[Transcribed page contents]
##############################

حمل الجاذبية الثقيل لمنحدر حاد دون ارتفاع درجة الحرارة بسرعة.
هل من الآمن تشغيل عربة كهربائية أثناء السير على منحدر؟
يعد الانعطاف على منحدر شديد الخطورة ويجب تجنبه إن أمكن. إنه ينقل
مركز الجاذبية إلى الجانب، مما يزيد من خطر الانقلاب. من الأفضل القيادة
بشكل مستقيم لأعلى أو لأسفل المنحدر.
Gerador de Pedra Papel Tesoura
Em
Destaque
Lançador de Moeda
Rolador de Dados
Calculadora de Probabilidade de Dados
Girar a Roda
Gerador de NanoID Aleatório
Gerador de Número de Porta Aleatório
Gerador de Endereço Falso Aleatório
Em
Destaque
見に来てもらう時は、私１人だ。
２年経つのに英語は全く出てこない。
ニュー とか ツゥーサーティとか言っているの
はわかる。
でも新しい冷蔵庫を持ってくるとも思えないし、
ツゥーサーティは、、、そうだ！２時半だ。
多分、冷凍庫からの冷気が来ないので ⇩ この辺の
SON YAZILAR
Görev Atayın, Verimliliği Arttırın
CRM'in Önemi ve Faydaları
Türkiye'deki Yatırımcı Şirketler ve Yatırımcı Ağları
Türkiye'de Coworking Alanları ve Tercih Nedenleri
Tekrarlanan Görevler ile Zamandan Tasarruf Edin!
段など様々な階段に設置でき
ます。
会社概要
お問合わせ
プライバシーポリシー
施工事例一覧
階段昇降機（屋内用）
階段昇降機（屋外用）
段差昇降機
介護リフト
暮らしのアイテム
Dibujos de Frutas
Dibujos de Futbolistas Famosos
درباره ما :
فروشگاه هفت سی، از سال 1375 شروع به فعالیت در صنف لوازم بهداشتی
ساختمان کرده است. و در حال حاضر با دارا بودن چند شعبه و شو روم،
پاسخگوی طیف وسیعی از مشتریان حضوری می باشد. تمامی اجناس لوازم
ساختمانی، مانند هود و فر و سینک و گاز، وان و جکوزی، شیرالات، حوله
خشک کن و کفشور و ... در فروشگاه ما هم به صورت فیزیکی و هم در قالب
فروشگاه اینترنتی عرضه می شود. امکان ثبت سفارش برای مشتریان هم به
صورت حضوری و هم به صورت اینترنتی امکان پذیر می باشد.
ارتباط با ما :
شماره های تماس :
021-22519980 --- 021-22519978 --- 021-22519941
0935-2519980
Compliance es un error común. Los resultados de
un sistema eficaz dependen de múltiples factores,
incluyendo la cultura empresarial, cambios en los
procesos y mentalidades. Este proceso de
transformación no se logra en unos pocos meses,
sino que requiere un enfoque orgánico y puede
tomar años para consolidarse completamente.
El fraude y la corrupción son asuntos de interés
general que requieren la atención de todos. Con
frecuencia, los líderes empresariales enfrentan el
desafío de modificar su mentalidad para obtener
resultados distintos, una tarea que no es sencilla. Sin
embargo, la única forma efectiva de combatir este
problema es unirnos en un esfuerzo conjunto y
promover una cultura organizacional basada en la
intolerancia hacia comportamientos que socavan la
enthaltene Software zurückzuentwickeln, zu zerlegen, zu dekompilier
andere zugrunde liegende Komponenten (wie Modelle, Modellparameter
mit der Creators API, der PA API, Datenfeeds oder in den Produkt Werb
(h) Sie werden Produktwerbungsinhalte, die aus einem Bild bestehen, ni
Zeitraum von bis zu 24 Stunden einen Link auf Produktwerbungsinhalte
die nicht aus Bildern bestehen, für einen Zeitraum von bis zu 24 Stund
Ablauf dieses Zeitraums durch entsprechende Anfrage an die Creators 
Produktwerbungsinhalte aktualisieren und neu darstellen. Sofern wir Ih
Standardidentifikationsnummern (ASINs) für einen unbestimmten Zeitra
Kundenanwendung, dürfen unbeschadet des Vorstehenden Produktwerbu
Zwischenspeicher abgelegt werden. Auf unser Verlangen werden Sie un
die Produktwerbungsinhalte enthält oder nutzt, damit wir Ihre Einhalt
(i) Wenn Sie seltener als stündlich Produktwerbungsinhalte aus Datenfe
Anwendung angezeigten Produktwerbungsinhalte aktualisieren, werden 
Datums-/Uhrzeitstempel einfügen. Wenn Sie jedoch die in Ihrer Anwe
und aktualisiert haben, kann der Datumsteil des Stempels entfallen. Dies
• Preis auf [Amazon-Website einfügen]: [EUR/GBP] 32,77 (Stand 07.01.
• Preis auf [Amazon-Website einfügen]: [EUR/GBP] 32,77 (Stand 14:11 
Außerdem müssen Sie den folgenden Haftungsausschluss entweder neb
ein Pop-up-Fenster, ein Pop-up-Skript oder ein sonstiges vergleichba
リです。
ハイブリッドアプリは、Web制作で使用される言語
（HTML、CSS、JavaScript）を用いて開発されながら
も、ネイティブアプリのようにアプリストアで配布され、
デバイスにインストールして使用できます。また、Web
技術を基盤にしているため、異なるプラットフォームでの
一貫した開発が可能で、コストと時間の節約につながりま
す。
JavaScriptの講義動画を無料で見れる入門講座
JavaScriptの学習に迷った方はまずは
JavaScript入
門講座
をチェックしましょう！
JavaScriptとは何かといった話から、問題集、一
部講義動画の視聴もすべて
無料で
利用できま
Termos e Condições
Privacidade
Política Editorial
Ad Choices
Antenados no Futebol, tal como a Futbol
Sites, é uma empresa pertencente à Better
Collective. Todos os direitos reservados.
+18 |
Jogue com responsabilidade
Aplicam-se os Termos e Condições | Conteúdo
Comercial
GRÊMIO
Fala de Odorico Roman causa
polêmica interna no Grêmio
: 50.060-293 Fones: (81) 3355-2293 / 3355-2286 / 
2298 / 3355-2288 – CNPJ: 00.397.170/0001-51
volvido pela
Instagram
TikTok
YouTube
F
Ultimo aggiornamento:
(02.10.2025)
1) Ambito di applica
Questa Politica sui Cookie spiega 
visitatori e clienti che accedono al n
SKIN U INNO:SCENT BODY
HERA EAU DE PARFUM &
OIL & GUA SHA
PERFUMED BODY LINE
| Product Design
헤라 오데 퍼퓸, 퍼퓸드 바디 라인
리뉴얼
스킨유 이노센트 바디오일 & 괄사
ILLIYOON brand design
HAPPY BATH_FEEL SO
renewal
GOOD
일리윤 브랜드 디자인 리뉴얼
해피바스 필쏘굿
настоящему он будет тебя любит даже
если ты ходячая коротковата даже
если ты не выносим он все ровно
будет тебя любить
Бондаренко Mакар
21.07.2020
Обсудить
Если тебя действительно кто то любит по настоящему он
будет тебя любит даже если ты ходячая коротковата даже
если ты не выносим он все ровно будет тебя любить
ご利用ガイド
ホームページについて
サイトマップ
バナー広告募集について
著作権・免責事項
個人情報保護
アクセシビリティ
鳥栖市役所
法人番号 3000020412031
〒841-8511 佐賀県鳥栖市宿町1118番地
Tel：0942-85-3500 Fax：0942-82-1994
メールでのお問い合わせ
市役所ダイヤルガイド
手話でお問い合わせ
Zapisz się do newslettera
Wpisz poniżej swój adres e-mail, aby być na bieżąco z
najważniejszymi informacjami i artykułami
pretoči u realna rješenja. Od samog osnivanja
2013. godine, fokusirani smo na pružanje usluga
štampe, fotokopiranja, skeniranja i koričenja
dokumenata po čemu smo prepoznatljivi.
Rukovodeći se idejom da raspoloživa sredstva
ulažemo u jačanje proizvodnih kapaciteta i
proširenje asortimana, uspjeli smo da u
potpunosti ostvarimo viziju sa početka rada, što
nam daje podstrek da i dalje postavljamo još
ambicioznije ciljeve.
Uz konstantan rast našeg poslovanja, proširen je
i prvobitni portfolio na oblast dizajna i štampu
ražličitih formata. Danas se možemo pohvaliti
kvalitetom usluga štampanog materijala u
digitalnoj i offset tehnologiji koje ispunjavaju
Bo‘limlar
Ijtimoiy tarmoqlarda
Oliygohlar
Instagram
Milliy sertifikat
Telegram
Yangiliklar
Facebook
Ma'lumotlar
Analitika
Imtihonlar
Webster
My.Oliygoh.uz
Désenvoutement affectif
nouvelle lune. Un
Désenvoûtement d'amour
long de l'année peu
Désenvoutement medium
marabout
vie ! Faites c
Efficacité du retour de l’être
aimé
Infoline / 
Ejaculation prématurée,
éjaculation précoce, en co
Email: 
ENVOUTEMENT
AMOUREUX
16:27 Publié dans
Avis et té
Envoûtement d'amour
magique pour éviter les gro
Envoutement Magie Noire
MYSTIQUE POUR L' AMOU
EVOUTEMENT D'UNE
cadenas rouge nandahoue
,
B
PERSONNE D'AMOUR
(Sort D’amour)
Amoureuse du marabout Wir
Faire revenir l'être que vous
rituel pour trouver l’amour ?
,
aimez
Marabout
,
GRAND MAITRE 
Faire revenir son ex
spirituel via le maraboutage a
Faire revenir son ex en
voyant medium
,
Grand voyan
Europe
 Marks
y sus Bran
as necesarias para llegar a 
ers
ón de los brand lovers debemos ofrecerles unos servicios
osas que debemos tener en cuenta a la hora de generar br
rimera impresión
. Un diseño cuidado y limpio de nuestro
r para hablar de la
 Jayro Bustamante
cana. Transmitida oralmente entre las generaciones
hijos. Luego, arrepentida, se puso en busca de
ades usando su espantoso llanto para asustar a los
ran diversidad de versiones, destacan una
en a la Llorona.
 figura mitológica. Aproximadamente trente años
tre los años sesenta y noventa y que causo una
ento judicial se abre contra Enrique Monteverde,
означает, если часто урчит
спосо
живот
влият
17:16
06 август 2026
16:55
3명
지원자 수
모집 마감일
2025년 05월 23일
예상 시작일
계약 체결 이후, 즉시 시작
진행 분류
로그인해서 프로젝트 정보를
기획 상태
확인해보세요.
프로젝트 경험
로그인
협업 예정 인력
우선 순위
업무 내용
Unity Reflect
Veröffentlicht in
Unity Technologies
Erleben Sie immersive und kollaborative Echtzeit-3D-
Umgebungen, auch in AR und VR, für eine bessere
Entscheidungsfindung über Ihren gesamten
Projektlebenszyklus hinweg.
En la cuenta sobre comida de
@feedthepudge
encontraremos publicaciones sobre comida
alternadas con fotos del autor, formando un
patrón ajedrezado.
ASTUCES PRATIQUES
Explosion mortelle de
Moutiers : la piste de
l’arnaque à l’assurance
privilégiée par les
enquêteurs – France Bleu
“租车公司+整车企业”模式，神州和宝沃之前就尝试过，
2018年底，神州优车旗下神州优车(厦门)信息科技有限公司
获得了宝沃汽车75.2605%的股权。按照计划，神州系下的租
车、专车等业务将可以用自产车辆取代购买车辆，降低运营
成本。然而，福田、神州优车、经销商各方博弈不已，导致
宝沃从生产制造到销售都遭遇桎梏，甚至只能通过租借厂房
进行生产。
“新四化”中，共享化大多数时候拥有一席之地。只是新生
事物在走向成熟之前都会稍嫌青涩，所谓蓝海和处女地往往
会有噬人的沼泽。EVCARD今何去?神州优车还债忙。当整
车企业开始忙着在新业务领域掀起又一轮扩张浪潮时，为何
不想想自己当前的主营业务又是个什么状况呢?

##############################

- [PROBLEM TO WORK ON]
Set down exactly what runs from the line with "2018年底，神州优车旗下神州优车(厦门)信息科技有限公司" to the last line of the data above, including both of those lines and no others.

- [SOLVED EXERCISE]
2018年底，神州优车旗下神州优车(厦门)信息科技有限公司
获得了宝沃汽车75.2605%的股权。按照计划，神州系下的租
车、专车等业务将可以用自产车辆取代购买车辆，降低运营
成本。然而，福田、神州优车、经销商各方博弈不已，导致
宝沃从生产制造到销售都遭遇桎梏，甚至只能通过租借厂房
进行生产。
“新四化”中，共享化大多数时候拥有一席之地。只是新生
事物在走向成熟之前都会稍嫌青涩，所谓蓝海和处女地往往
会有噬人的沼泽。EVCARD今何去?神州优车还债忙。当整
车企业开始忙着在新业务领域掀起又一轮扩张浪潮时，为何
不想想自己当前的主营业务又是个什么状况呢?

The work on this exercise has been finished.